Maître François Côté ne croit pas à la thèse d’obscurs desseins souverainistes du Premier ministre. Une hypothèse aux accents quelque peu machiavéliques, fréquemment évoquée sur les réseaux sociaux. En revanche, il estime que l’ingérence d’Ottawa dans des dossiers comme la laïcité et la langue française pourrait forcer le gouvernement Legault à adopter une posture proche de celles des anciens Premiers ministres souverainistes:
«Je ne crois pas que François Legault ait un programme souverainiste secret, mais plutôt qu’il est sincèrement un fédéraliste-nationaliste. Cela dit, pourrait-il renouer avec l’idée d’un souverainisme de coalition transpartisane, comme celui qui a marqué l’époque des anciens Premiers ministres René Lévesque et Jacques Parizeau? Je n’exclurais certainement pas cette possibilité, surtout si vient encore le temps de défendre la survie du Québec par rapport à un cadre fédératif qui deviendrait étouffant», a tranché Maître Côté.

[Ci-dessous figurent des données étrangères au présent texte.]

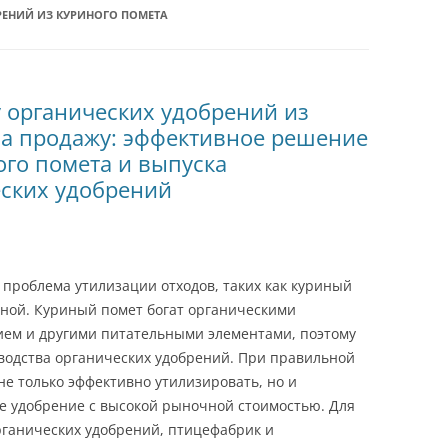
РЕНИЙ ИЗ КУРИНОГО ПОМЕТА
 органических удобрений из
 на продажу: эффективное решение
ого помета и выпуска
еских удобрений
проблема утилизации отходов, таких как куриный
льной. Куриный помет богат органическими
ием и другими питательными элементами, поэтому
водства органических удобрений. При правильной
е только эффективно утилизировать, но и
е удобрение с высокой рыночной стоимостью. Для
рганических удобрений, птицефабрик и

Le 21 octobre prochain, un nouveau gouvernement fédéral sera choisi par les électeurs. La reconduite des Libéraux de Trudeau ou l’élection d’un autre parti pourrait rapidement changer la dynamique entre Québec et Ottawa. Généralement considérés comme plus à l’écoute des intérêts du Québec, les Conservateurs de Scheer pourraient bien contribuer à apaiser ces tensions, qui sont finalement aussi anciennes que l’histoire du Canada.